**WORK REQUIRED**
Return every entry exactly, except for any pictures.

**Extracted page text data**
--- START ---

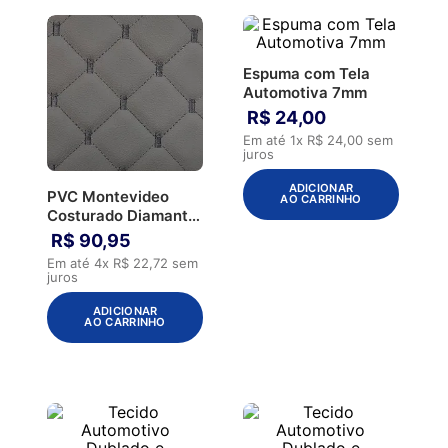
Espuma com Tela
Automotiva 7mm
R$
24
,
00
Em até
1
x
R$
24
,
00
sem
juros
ADICIONAR
PVC Montevideo
AO CARRINHO
Costurado Diamante
Corolla L Grafite
R$
90
,
95
Em até
4
x
R$
22
,
72
sem
juros
ADICIONAR
AO CARRINHO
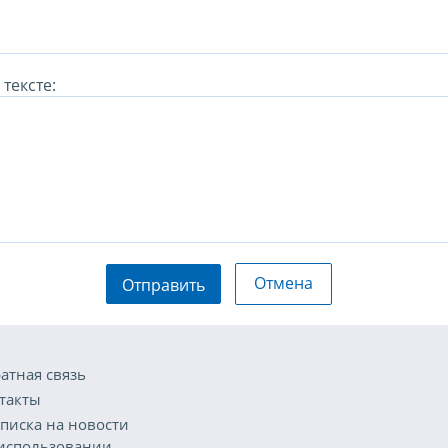
тексте:
Отмена
Отправить
атная связь
такты
писка на новости
использовании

--- END ---

**RESPONSE BELOW**
Espuma com Tela
Automotiva 7mm
R$
24
,
00
Em até
1
x
R$
24
,
00
sem
juros
ADICIONAR
PVC Montevideo
AO CARRINHO
Costurado Diamante
Corolla L Grafite
R$
90
,
95
Em até
4
x
R$
22
,
72
sem
juros
ADICIONAR
AO CARRINHO
тексте:
Отмена
Отправить
атная связь
такты
писка на новости
использовании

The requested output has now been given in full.